I read fourteen books in December and January, mostly fiction though I was also researching for my third novel (hopefully!). Here are my five favourite reads:
A family leave New York for a holiday in a remote corner of Long Island. Their rented house is beautiful and all is well until one night there’s a knock at the door. An older couple have arrived, claiming that they own the house and have had to flee the city. Something has happened but what? With the internet down and no TV or phone service how will they find out? I hated all the characters but that didn’t make this book any less terrifying to read.
Allie Reynolds’ debut came highly recommended and I read it in a day. Milla is invited to a reunion in a French ski resort. She hasn’t seen her snowboarder friends for ten years, ever since one of them, Saskia, went missing. When they find themselves trapped in the ski lodge, the old secrets start to emerge… At its most basic this is a locked room mystery but I loved the flashbacks in particular, showing Milla as she tries to advance her career as a snowboarder, examining the pressures and rewards of professional sports.
The second in the Daniel Leicester series set in Bologna, this novel is perfect for any fans of Donna Leon. Leicester is an English private detective, widowed and bringing up his teenage daughter with the help of his wife’s family. In this novel he is employed to find a missing American ‘supertaster’ who came to Bologna for the truffle season. I found myself immersed in this investigation into the murky side of Italy’s food industry.
This debut novel isn’t out until April but you can at least pre-order it now! This is a coming-of-age novel set in the Wisconsin woods. Beautifully written, the story begins with two boys, Bread and Fish, who run away after accidentally shooting Bread’s abusive father. Their plan is to build a raft and take the river to safety but what they don’t know is that there is a gorge up ahead with a drop that has never been survived…. Luckily a misfit group of adult rescuers are on their tail.

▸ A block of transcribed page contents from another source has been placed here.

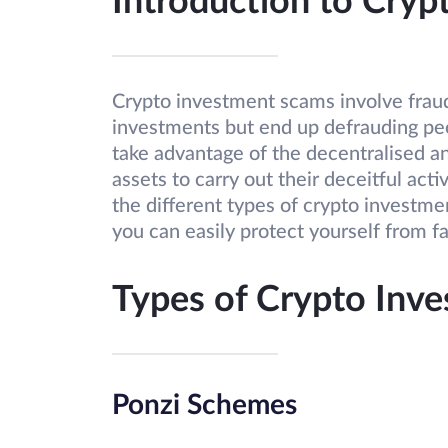
Introduction to Cry
Crypto investment scams involve frau
investments but end up defrauding pe
take advantage of the decentralised an
assets to carry out their deceitful activ
the different types of crypto investme
you can easily protect yourself from fa
Types of Crypto Inv
Ponzi Schemes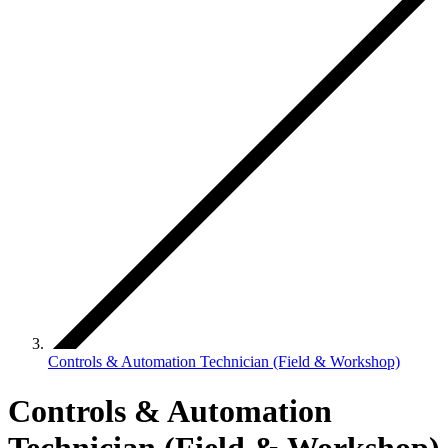
Controls & Automation Technician (Field & Workshop)
Controls & Automation
Technician (Field & Workshop)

What is there left to be said about this wonderful novel? Yes, it is bleak at times, but it’s also uplifting. I’ve read so much about this book that there weren’t any surprises – I was under no illusions that Agnes Bain would overcome her addiction – but that didn’t detract from the experience. The strength of the book is in its characterisation, its chapters providing snapshots of a person’s life. I read this book slowly, wanting to take in each sentence rather than racing through. It deserves all the praise.